DATA FOR PROCESSING section start

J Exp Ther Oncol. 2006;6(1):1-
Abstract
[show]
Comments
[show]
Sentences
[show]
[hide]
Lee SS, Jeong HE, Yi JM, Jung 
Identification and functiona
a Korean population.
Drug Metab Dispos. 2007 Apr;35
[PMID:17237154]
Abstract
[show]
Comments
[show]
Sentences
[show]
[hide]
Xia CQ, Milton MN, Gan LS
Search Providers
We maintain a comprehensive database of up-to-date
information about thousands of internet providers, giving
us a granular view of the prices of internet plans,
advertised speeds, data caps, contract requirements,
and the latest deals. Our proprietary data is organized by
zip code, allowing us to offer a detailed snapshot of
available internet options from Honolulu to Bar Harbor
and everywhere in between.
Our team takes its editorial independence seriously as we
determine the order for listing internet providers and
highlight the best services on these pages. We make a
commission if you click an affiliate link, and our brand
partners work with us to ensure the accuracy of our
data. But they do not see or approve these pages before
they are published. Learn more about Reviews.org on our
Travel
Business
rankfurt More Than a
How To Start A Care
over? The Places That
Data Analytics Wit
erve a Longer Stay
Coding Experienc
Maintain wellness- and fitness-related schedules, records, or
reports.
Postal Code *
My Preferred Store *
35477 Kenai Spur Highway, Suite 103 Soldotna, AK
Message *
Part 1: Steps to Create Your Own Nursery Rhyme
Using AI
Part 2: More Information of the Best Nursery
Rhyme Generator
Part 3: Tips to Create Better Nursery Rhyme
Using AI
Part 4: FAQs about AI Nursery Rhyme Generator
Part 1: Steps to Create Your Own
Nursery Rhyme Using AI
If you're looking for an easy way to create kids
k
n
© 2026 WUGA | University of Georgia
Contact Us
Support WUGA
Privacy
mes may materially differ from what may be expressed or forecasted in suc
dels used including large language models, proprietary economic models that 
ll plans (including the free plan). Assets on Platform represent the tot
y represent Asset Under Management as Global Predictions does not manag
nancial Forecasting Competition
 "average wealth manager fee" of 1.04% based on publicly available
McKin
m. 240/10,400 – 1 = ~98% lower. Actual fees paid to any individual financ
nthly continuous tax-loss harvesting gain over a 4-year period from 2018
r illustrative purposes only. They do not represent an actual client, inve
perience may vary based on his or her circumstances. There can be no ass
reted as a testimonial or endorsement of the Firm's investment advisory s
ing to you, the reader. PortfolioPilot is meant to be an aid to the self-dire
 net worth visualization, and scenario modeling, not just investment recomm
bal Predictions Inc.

DATA FOR PROCESSING section end

PROBLEM STATEMENT
With the line containing "m. 240/10,400 –" as the first and the last line above as the final one, copy those lines exactly and no others.

TASK OUTPUT
m. 240/10,400 – 1 = ~98% lower. Actual fees paid to any individual financ
nthly continuous tax-loss harvesting gain over a 4-year period from 2018
r illustrative purposes only. They do not represent an actual client, inve
perience may vary based on his or her circumstances. There can be no ass
reted as a testimonial or endorsement of the Firm's investment advisory s
ing to you, the reader. PortfolioPilot is meant to be an aid to the self-dire
 net worth visualization, and scenario modeling, not just investment recomm
bal Predictions Inc.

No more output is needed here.